Data records:
..........

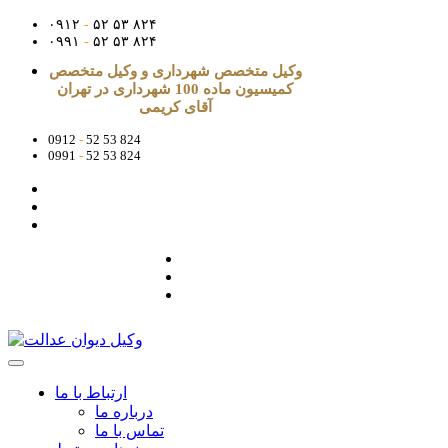
۰۹۱۲
-
۵۲ ۵۳ ۸۲۴
۰۹۹۱
-
۵۲ ۵۳ ۸۲۴
وکیل متخصص شهرداری و وکیل متخصص
کمیسیون ماده 100 شهرداری در تهران
آقای کریمی
0912
-
52 53 824
0991
-
52 53 824
ارتباط با ما
درباره ما
تماس با ما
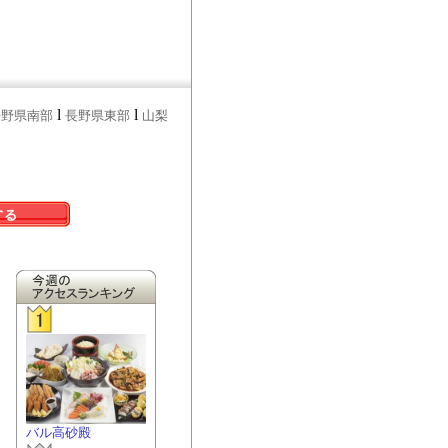
l
l
長野県南部
長野県東部
山梨
バル高砂殿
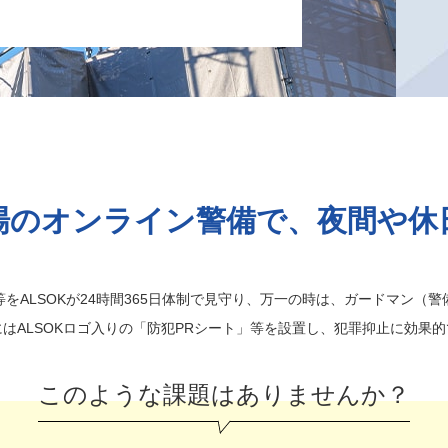
場のオンライン警備で、
夜間や休
をALSOKが24時間365日体制で見守り、万一の時は、ガードマン（
にはALSOKロゴ入りの「防犯PRシート」等を設置し、犯罪抑止に効果的
このような課題はありませんか？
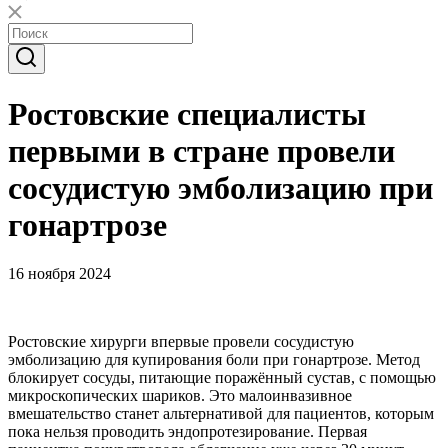
Ростовские специалисты
первыми в стране провели
сосудистую эмболизацию при
гонартрозе
16 ноября 2024
Ростовские хирурги впервые провели сосудистую
эмболизацию для купирования боли при гонартрозе. Метод
блокирует сосуды, питающие поражённый сустав, с помощью
микроскопических шариков. Это малоинвазивное
вмешательство станет альтернативой для пациентов, которым
пока нельзя проводить эндопротезирование. Первая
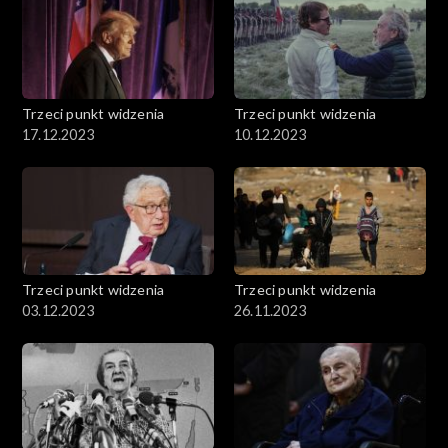
Trzeci punkt widzenia
Trzeci punkt widzenia
17.12.2023
10.12.2023
Trzeci punkt widzenia
Trzeci punkt widzenia
03.12.2023
26.11.2023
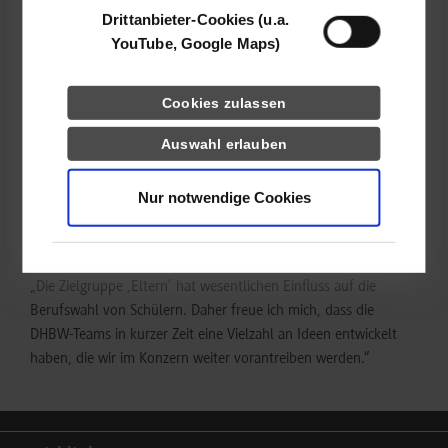
Arbeitgeberkampagne „Kein Job wie jeder andere“
Drittanbieter-Cookies (u.a.
(ausgezeichnet mit der „Besten Karrierewebseite 2014“) wurde
YouTube, Google Maps)
ein Bündel an Konzeptvorschlägen wie zum Beispiel die
Integration einer Elternseite auf dem Karriereportal der
Deutschen Bahn, die Entwicklung eines Profiler-Tests mit
Cookies zulassen
Berufsempfehlung für das Kind oder gezieltes
Auswahl erlauben
Personalmarketing für ausländische Eltern in der
Landessprache erarbeitet und präsentiert.
Nur notwendige Cookies
Auch Marco Siegmund, Referent Schülermarketing in der DB-
Zentrale, ist als Projekt-Auftraggeber und Alumnus von BWL-
Dienstleistungsmanagement mit den Ergebnissen zufrieden:
„Die Zielgruppe ‚Eltern’ hat wesentlichen Einfluss auf die
Berufswahl von Schülern. Daher freue ich mich, dass die
DHBW-Teams in kurzer Zeit eine Vielzahl an Ideen entwickelt
haben, die wir im Konzern weiter vorantreiben werden.“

..........

**Exercise objective:** Return the line that contains "Dienstleistungsmanagement mit den", along with every line after it in the data above, exactly and with nothing else.

**Reply to the exercise:**
Dienstleistungsmanagement mit den Ergebnissen zufrieden:
„Die Zielgruppe ‚Eltern’ hat wesentlichen Einfluss auf die
Berufswahl von Schülern. Daher freue ich mich, dass die
DHBW-Teams in kurzer Zeit eine Vielzahl an Ideen entwickelt
haben, die wir im Konzern weiter vorantreiben werden.“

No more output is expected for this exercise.